> _The task_: For each entry below, copy the text exactly and leave out any picture.

-- Input data follows --

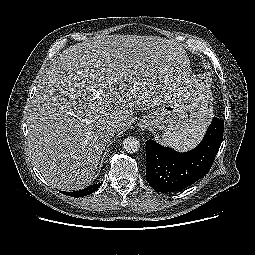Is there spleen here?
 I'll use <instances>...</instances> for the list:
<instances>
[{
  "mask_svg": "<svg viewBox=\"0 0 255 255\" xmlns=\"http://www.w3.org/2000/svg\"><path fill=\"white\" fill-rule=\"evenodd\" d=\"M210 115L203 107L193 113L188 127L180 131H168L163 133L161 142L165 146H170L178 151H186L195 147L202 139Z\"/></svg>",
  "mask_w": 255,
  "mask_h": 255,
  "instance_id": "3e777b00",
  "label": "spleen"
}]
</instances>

-- Input data concluded --

> _Written response_:
Is there spleen here?
 I'll use <instances>...</instances> for the list:
<instances>
[{
  "mask_svg": "<svg viewBox=\"0 0 255 255\" xmlns=\"http://www.w3.org/2000/svg\"><path fill=\"white\" fill-rule=\"evenodd\" d=\"M210 115L203 107L193 113L188 127L180 131H168L163 133L161 142L165 146H170L178 151H186L195 147L202 139Z\"/></svg>",
  "mask_w": 255,
  "mask_h": 255,
  "instance_id": "3e777b00",
  "label": "spleen"
}]
</instances>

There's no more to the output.